Last Sunday was a very hard day for me.
Before Mass in San Agustín, I sat on the side steps of the church and was near tears. During Mass, I felt a heaviness. But, most of all, I felt helpless, powerless.
In the past few weeks, I have been sent by the pastor on two occasions to baptize kids – one four years old and one six years old, who were leaving the next day with their fathers on the long and treacherous trek to the United States.
In the last week, I heard of two cases of relatives of people in the parish who have been kidnapped in Mexico and were being held for an outrageous ransom. At one point, I embraced, prayed, and cried with the parents, wife, and sister of one of the men.
In the last few weeks, I also came into contact with family members of migrants who had died in the US and whose bodies were being returned for burial here.

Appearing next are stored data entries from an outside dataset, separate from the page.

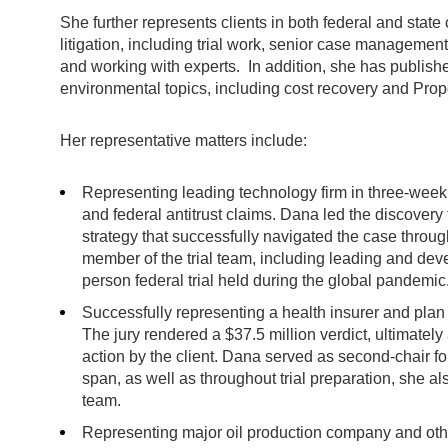
She further represents clients in both federal and state
litigation, including trial work, senior case management
and working with experts. In addition, she has publishe
environmental topics, including cost recovery and Prop
Her representative matters include:
Representing leading technology firm in three-week b
and federal antitrust claims. Dana led the discovery
strategy that successfully navigated the case thro
member of the trial team, including leading and develo
person federal trial held during the global pandemic
Successfully representing a health insurer and plan ad
The jury rendered a $37.5 million verdict, ultimatel
action by the client. Dana served as second-chair fo
span, as well as throughout trial preparation, she 
team.
Representing major oil production company and others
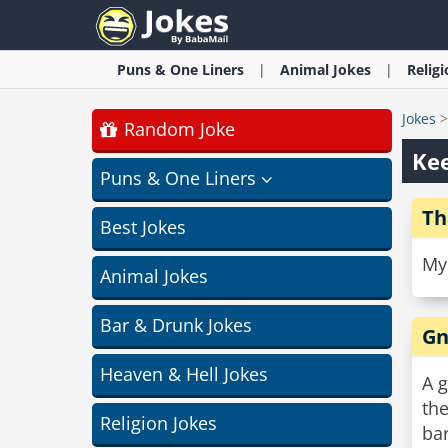
Puns & One Liners
Animal
Jokes
Relig
Jokes
Random Joke
Kee
Puns & One Liners
Th
Best Jokes
My 
Animal Jokes
Bar & Drunk Jokes
Gn
Heaven & Hell Jokes
A 
the
Religion Jokes
bar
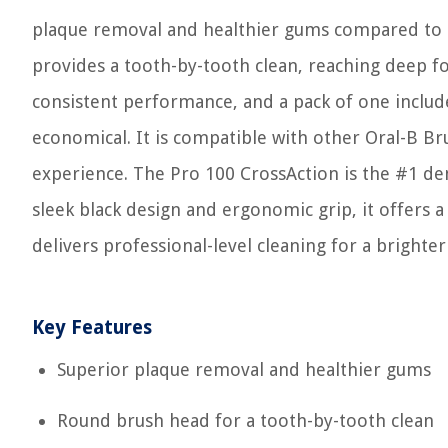
plaque removal and healthier gums compared to a
provides a tooth-by-tooth clean, reaching deep fo
consistent performance, and a pack of one includ
economical. It is compatible with other Oral-B B
experience. The Pro 100 CrossAction is the #1 d
sleek black design and ergonomic grip, it offers 
delivers professional-level cleaning for a bright
Key Features
Superior plaque removal and healthier gums
Round brush head for a tooth-by-tooth clean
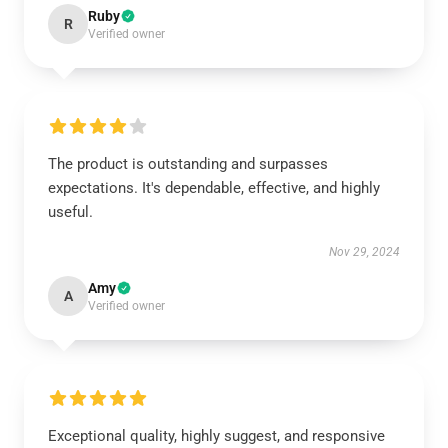
Ruby
R
Verified owner
The product is outstanding and surpasses
expectations. It's dependable, effective, and highly
useful.
Nov 29, 2024
Amy
A
Verified owner
Exceptional quality, highly suggest, and responsive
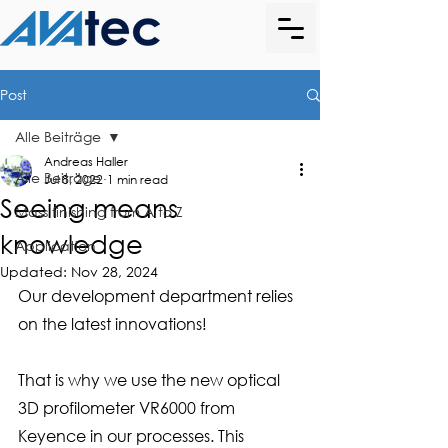
Post
Alle Beiträge
Andreas Haller
Alle Beiträge
Jul 8, 2022
1 min read
Seeing means
Mass finishing from A to Z
knowledge
Application
Updated:
Nov 28, 2024
Our development department relies 
on the latest innovations!
That is why we use the new optical 
3D profilometer VR6000 from 
Keyence in our processes. This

One was a 16 year old who drowned, the other was a man in his late twenties who was shot and killed.
On Sunday morning, I went for a Celebration of the Word with Communion in a distant village. I had brought Communion to several people there and asked about one of them. They told me he had died ten days before – just three months short of his hundredth birthday. I had visited him and his wife, who died not too long ago. I also had a scare a few months ago when I went to visit him and found him outside on the patio. He didn’t seem to be breathing and I feared he had died. Some relatives came and we got him to bed. He recovered a bit but was still very weak. Yet he died after collapsing while walking just outside his house.
After the Celebration, I visited a man in his early thirties who needs some serious treatment for some brain injuries; he had a drainage valve inserted years ago, but he needs another operation soon. The costs are astronomic for a poor family but people in his village and others raised about $400. But one day a man came and stole the money.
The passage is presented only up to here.